Mi madre danzó en su camastro de muerte días antes de sucumbir, su cuerpo adolorido, sus simientes crujiendo por dentro, la existencia le concedió un minuto de paz y ella lo compartió conmigo.
Sus ojos brillaban, como brillan las más esplendentes estrellas, con luz interior, desbordamiento de resplandor y harmonía, con estelas de partículas del horizonte de galaxias lejanas.
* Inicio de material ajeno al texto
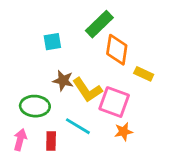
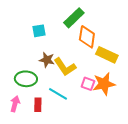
yellow rectangle: (144, 74) -> (107, 55), size x1.5
pink square: (114, 102) -> (88, 84), moved, size x0.6
orange star: (124, 132) -> (104, 84), moved, size x1.6

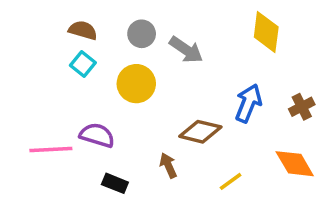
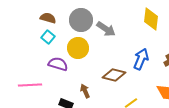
gray circle: (142, 34) -> (81, 20), size x1.5
purple semicircle: (97, 135) -> (58, 64), moved
brown arrow: (168, 165) -> (85, 91), moved

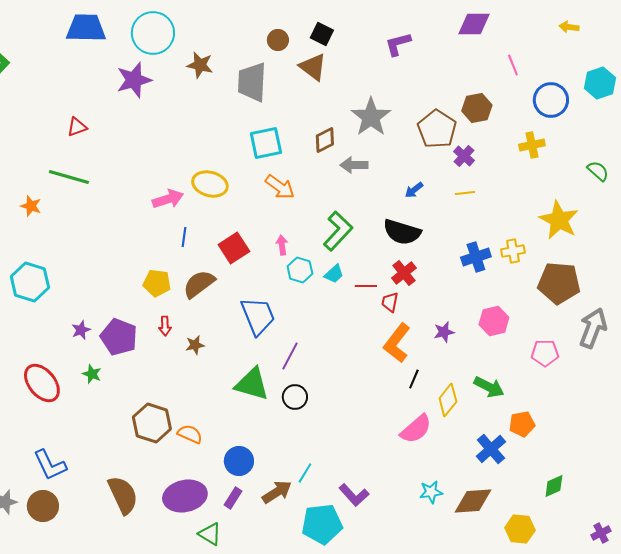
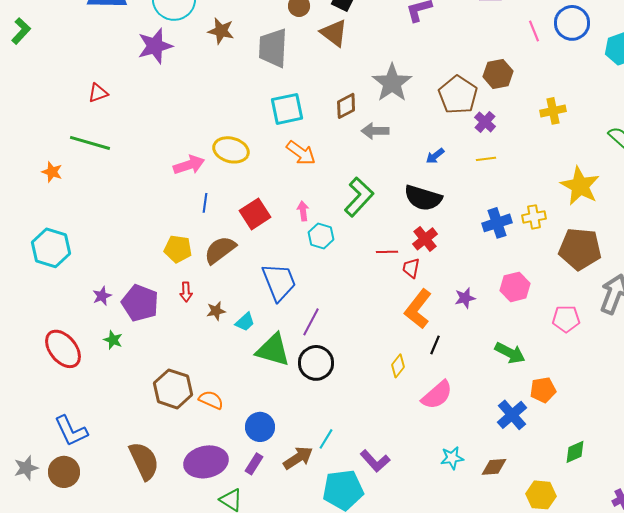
blue circle: (551, 100) -> (572, 23), moved
cyan trapezoid: (334, 274) -> (245, 322), moved
black circle: (295, 397) -> (316, 363), size x1.4
yellow diamond: (448, 400) -> (398, 366), moved, size x0.7
brown diamond: (473, 501) -> (494, 467), size x0.7

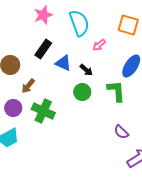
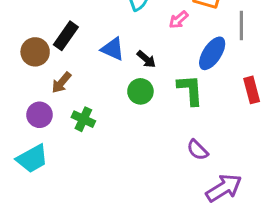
pink arrow: (99, 45) -> (178, 20), moved
black rectangle: (43, 49) -> (66, 36), moved
green cross: (43, 111) -> (83, 119), size x0.7

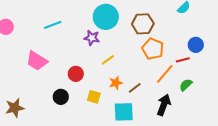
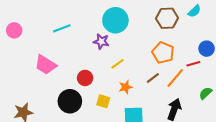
brown hexagon: (143, 24) -> (167, 18), moved
green semicircle: (186, 85) -> (206, 93), moved
brown line: (135, 88) -> (153, 78), moved
black circle: (61, 97) -> (70, 101), size x1.5

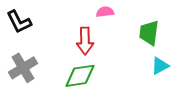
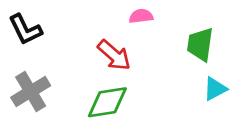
red arrow: (85, 41) -> (114, 55), turned -48

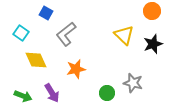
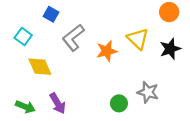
orange star: (76, 69) -> (107, 51), moved

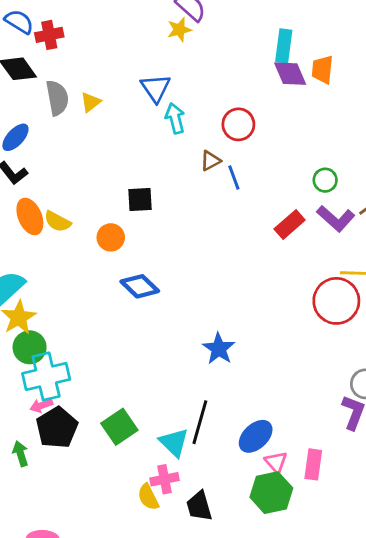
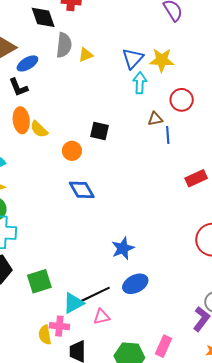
yellow star: (179, 30) -> (162, 60), moved, size x1.4
black line: (200, 422) -> (95, 294), turned 32
blue ellipse: (256, 436) -> (135, 284), moved
cyan triangle: (174, 443) -> (73, 303), turned 30
pink triangle: (276, 462) -> (101, 317), moved, turned 42

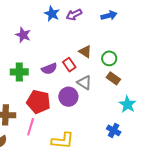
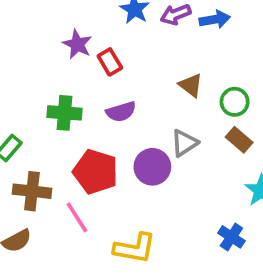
blue arrow: (109, 15) -> (215, 19), moved
red rectangle: (69, 65) -> (110, 62), moved
gray triangle: (84, 83) -> (184, 143), turned 49
pink line: (31, 127) -> (77, 217), turned -54

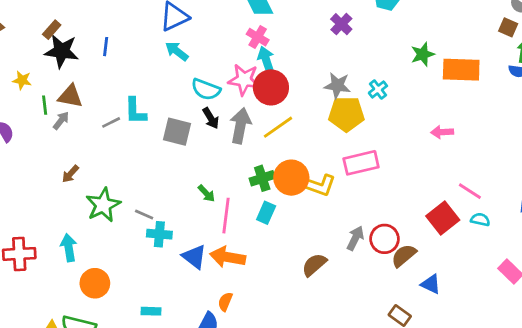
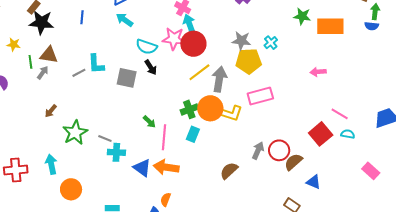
blue line: (106, 47) -> (82, 17), moved
green star: (423, 54) -> (302, 16), turned 30
gray arrow: (240, 126) -> (219, 79), moved

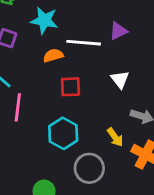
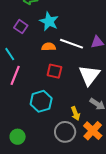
white triangle: (120, 79) -> (89, 75), size x1.6
gray circle: (89, 168) -> (65, 132), moved

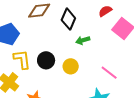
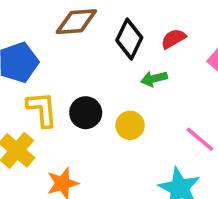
red semicircle: (105, 11) -> (173, 39), moved

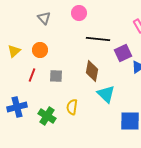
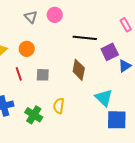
pink circle: (79, 13) -> (55, 15), moved
red line: (32, 75) -> (19, 74), turned -40
cyan triangle: (106, 94) -> (104, 98), moved

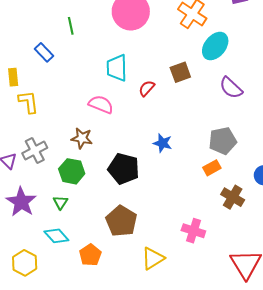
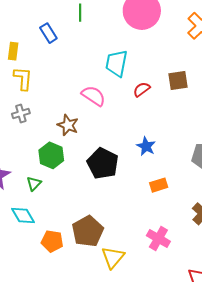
gray cross: (35, 151) -> (21, 113), moved, size x0.7
orange rectangle: (212, 168) -> (159, 185), moved
brown pentagon: (121, 221) -> (88, 231), moved
orange pentagon: (90, 255) -> (52, 241), turned 30
yellow triangle: (153, 258) -> (113, 257), turned -30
En su voz pude escuchar la voz de Dios, hablando por ella, palabras celestiales escondidas en un cúmulo de silencios, millones de montañas de sonrisas cubiertas de firmamentos, miradas pérdidas encontradas en las lunas de mil planetas.
En el roce de sus manos pude sentir el oleaje de mil océanos, mares entre sus uñas, tempestades en el centro de sus palmas, tsunamis en su ternura, profundidades desconocidas en sus respiros.
En sus manos tibias aprecié la vida fluctuar en una cuerda floja, y así, como quien sabe lo que tiene que hacer, cerró sus ojos, y se llevó en un respiro un latido de mi corazón y un pedazo de mi alma.
La extrañaré sabiendo que la veré algún día, más allá de donde bailas las estrellas.